İşte size beğendiğim birkaç satır daha.

“Acıdan akan gözyaşı ile sevinçten akan gözyaşının pH değeri değişiyor mu acaba? Düşlerin çözünürlüğü kaç piksel ya da? Anıların raf ömrü ne kadar? Bir kahkaha kaç desibel sessizlik bozabilir mesela? Bir iç çekişin rüzgar hızı saatte kaç kilometredir? Kırık kalplerin yapışma mukavemeti nedir? Hayal kırgınlığının kırılma indeksi nedir ya da sevincin yüzey gerilimini nasıl ölçeceğiz?” Bu cümleler bana çok orijinal geldi. Devam ediyoruz okumaya...

“Yorulduk... Tükenmekle bitmek arasında sıkışıp kalan bir yorgunluk bu. Ne varabiliyoruz ne de var olabiliyoruz. Sürekli bir "göstermelisin" dayatması altında kendimize küserek yaşıyoruz. Dinlenmek reklam arası artık.”

Diğer sayfalarda da altını çizdiğim, yanına yıldız bıraktığım satırlar orijinal cümleler barındırıyor.

“Gerçekten daha mı özgürüz yoksa sadece daha akıllı kafeslerimiz mi var? Yüksek binaların gölgesinde, akıllı telefonların soğuk ışığında, reklam tabelalarının "sen farklısın!" yalanlarına boğulmuş bir insanlık, hangi özgürlükten söz ediyor?”

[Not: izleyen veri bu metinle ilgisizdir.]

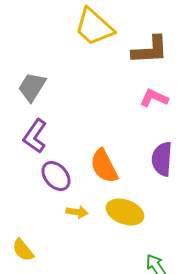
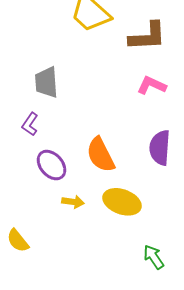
gray trapezoid: (32, 87) -> (46, 82), moved, turned -36
purple L-shape: (35, 136) -> (30, 124), size x0.7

Kitabın diğer sayfalarıyla alakalı çok bilgi veremeyeceğim. “YouTube'un, Google tarafından satın alınması ve Android'in piyasaya sürülmesi ile anladık ki teknolojiyle şirketler artık tek başına bir vida sıkan, kod yazan tüccarlar değildi. Sadece teknolojik araçlar sunmuyorlar, aynı zamanda bireylerin gündelik alışkanlıklarının şekillendiren, yönlendiren ve hatta kontrol eden devasa ekosistemler inşa ediyorlardı.”

Böyle cümlelerin tarlası halinde olan kitap şu başlıkları içeriyor:

“Sömürden Ekmek Çıkaranlar” ana başlığı altında; Güzellik Endüstrisi, Moda Endüstrisi, Teknoloji Endüstrisi, Sağlık Endüstrisi, Eğitim Endüstrisi, Deney endüstrisi.

Sonra, diğer bir ana bölüme geçiyoruz ki o da: Duygular Endüstrisi

Aşk, Korku, Hüzün, Öfke, Empati... Son söz 147. sayfada yer alıyor.

Bir serçe parmağı kalınındaki bu kitap bize yeni bilgiler verirken değişik ufuklar açıyor. Görünenin arkasındaki perdeyi aralıyor ve dönen çarkları fark ettirmeye çalışıyor. Günümüzün fotoğrafını ortaya koyarken “olması gerekeni” de çok kısa dokunuşlarla gözlerimizin önüne seriyor.

Şimdi ben bu kitabı okumuş biri olarak yazarımızın diğer kitaplarını merak etmez, alıp okumaz mıyım?

Hadi Balkona Çıkalım Bir Nefes Alırız,

Evliliğim Puuuff Noktaları,

Kafayı Yemeden Yaşama Sanatı

yazarın diğer üç kitabı.

Yazar Ezgi Akgül, kendisini tanıtırken yine o orijinal cümleler kendisini gösteriyor.

“Çocukken biriktirdi kelimelerini. Laf ebesi denilen o ebe kendisiydi ve mıncırılmak suretiyle susturuldu genelde. Çok bilmiş tavrına uyuz olanlar yazar ile görüşmekten pek haz etmezdi. Kırşehirlidir, bozkır çocuğu olmak ile çok sık övünür.”

Böyle bir yazarın, öyle kelimelerini okuyacaksınız ki “iyi ki okumuşum!” diyeceksiniz. Umarım. Demekle kalmayacak belki gözümüzdeki perdeler de daha şeffaf hale gelecek.